Death in the Village
Word flying around Rome is that Paul Casimir Marcinkus, the Chicago wind0w-cleaner's son who, over four decades in the Eternal City, became a favorite of two Popes, an archbishop, and one of the highest-ranking Americans in Vatican history before the sensational Vatican Bank scandals of the 1980s sent him into exile, died last evening in Arizona at the age of 84. He had made his home on a Sun City golf course for most of the last decade.
Events in the 1980s involving the Vatican Bank, known formally as the "Institute for the Works of Religion" (IOR), have continued to fascinate mystery-lovers and journalists. Long after his departure from the Vatican -- the archbishop was president of the IOR from 1971-81, then head of the Governatorato until 1990 -- questions swirled around Marcinkus concerning his knowledge of various deaths in connection with the bank's role in the crash of Milan's Banco Ambrosiano in 1982. Even as recently as last week, the story was receiving top-shelf coverage in the world press.
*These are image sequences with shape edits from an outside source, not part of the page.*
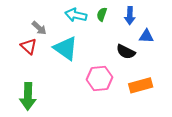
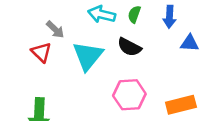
cyan triangle: (66, 48) -> (88, 56), turned 32
black semicircle: (126, 52) -> (129, 47), moved

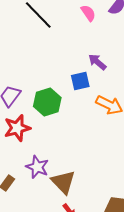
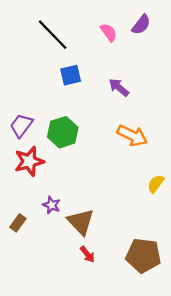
blue square: (80, 81) -> (71, 75), moved
purple star: (37, 167) -> (52, 205), size x0.7

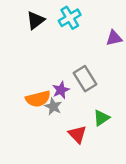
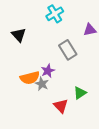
black triangle: (35, 20) -> (19, 35), moved, turned -35
gray rectangle: (85, 79) -> (68, 50), moved

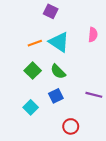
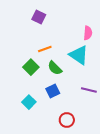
purple square: (51, 11) -> (39, 17), moved
cyan triangle: (59, 42) -> (79, 55), moved
orange line: (35, 43) -> (45, 49), moved

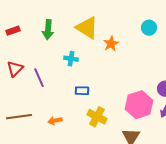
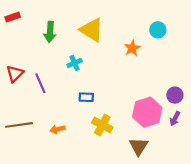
red rectangle: (13, 31) -> (13, 17), moved
orange star: (111, 44) -> (132, 48), moved
cyan cross: (71, 59) -> (75, 63), turned -32

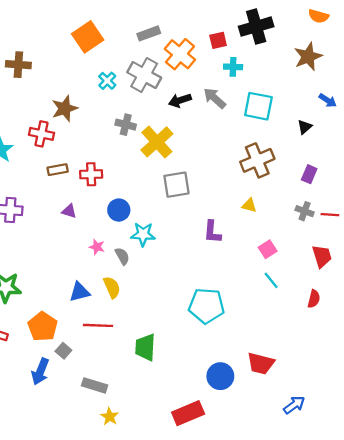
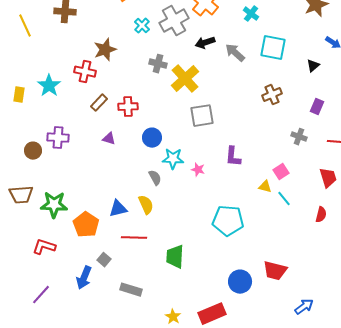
cyan cross: (233, 67) -> (251, 14), turned 35
gray cross: (144, 75) -> (174, 21), turned 32
gray arrow: (215, 98) -> (235, 53), moved
brown cross: (257, 160) -> (272, 95), size x0.7
brown rectangle: (58, 170) -> (99, 103), turned -36
yellow triangle: (249, 205) -> (265, 187), moved
gray cross: (305, 211) -> (299, 137), moved
pink star: (97, 247) -> (198, 170), moved
orange pentagon: (43, 327) -> (86, 225), moved
yellow star: (110, 417) -> (173, 317), moved

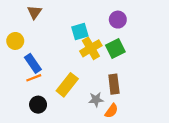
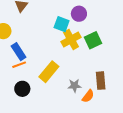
purple circle: (118, 20) -> (79, 14), moved
cyan square: (80, 32) -> (62, 24), turned 35
brown rectangle: (114, 84) -> (101, 81), moved

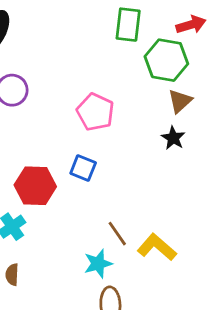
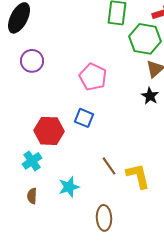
yellow L-shape: (157, 247) -> (138, 176), turned 36
cyan star: (98, 264) -> (69, 187), moved

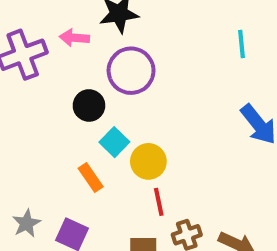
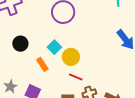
black circle: (89, 105) -> (20, 44), moved
red line: (159, 202) -> (76, 77), turned -56

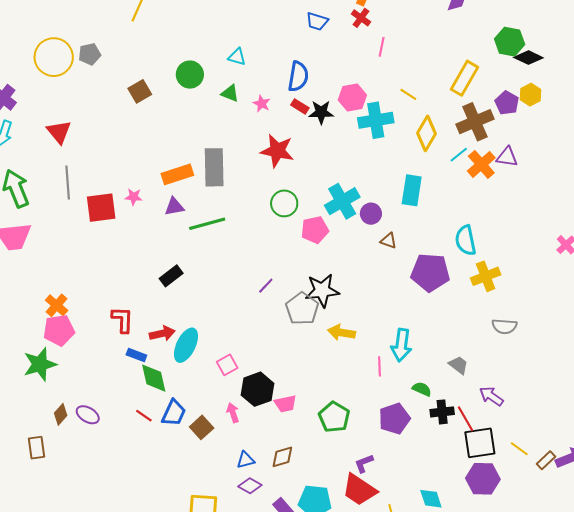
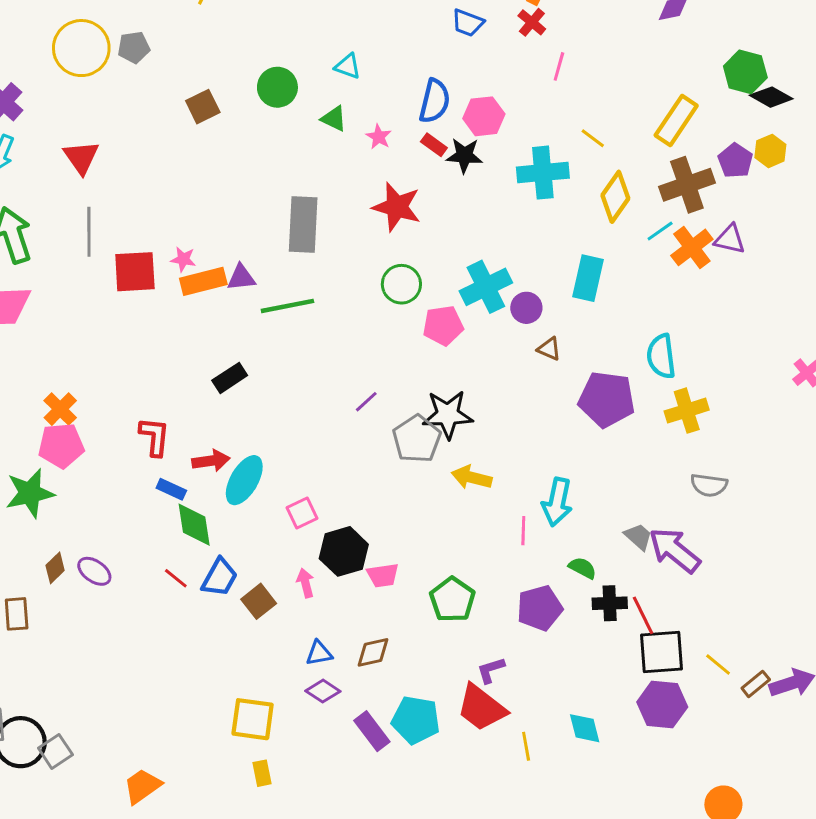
pink hexagon: (352, 97) -> (484, 116), moved
orange rectangle: (177, 174) -> (203, 281), moved
purple arrow: (491, 396) -> (675, 550), moved, size x1.5

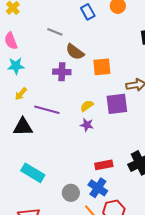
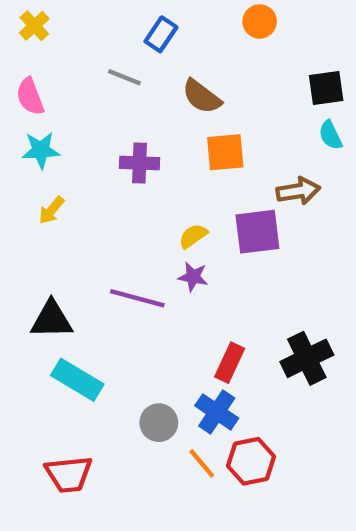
blue rectangle: (88, 12) -> (161, 34), moved, turned 63
brown semicircle: (75, 52) -> (202, 97), moved
purple line: (47, 110) -> (137, 298), moved
black triangle: (23, 127) -> (52, 320), moved
red rectangle: (104, 165) -> (230, 363), turned -54

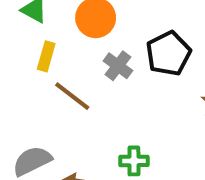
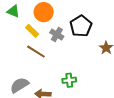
yellow rectangle: (46, 56) -> (32, 31), moved, turned -56

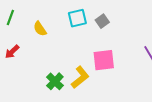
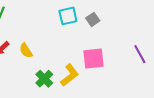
yellow semicircle: (40, 29) -> (26, 51), moved

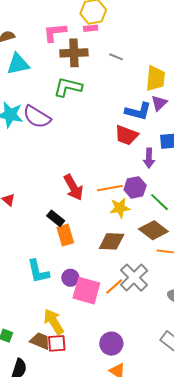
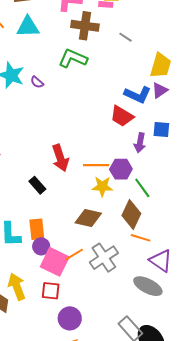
purple semicircle: (37, 117) -> (37, 82), size x0.5
brown diamond: (153, 230) -> (131, 215), turned 68
orange rectangle: (65, 235) -> (37, 229), moved
orange line: (114, 287) -> (74, 255), moved
red square: (57, 343) -> (51, 291), moved

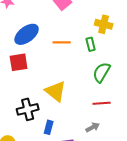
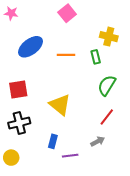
red square: (19, 62) -> (18, 89), moved
red line: (102, 103) -> (107, 117), turned -48
black cross: (28, 109) -> (19, 123), moved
Having famously referred to the Vatican's chattering classes as "the village of washerwomen," "Chink's" reluctance to speak remained inviolate thanks to his Vatican passport, which kept him from having to submit to questions.
For many years, Marcinkus was a fixture at the side of the late Popes Paul VI, who personally ordained him to the episcopacy in 1969, and John Paul II. His linebacker's build and lack of affinity for the episcopal purple led him to be known as the "papal bodyguard," particularly when the pontiffs were on the road.